[PROVIDED DATA — start]
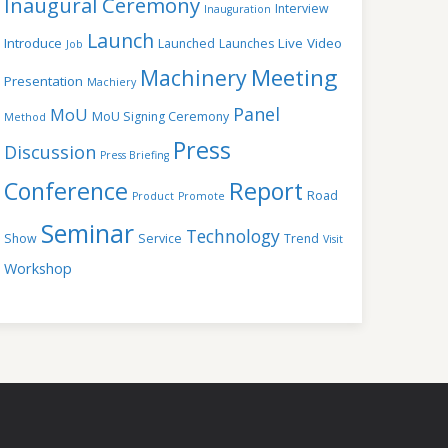
Inaugural Ceremony
Interview
Inauguration
Launch
Introduce
Live Video
Launched
Launches
Job
Meeting
Machinery
Presentation
Machiery
Panel
MoU
MoU Signing Ceremony
Method
Press
Discussion
Press Briefing
Conference
Report
Road
Product
Promote
Seminar
Technology
Show
Service
Trend
Visit
Workshop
[PROVIDED DATA — finish]
• [EXERCISE OBJECTIVE]:
Skipping the images, write out the whole listing exactly.

• [REPLY]:
Inaugural Ceremony
Interview
Inauguration
Launch
Introduce
Live Video
Launched
Launches
Job
Meeting
Machinery
Presentation
Machiery
Panel
MoU
MoU Signing Ceremony
Method
Press
Discussion
Press Briefing
Conference
Report
Road
Product
Promote
Seminar
Technology
Show
Service
Trend
Visit
Workshop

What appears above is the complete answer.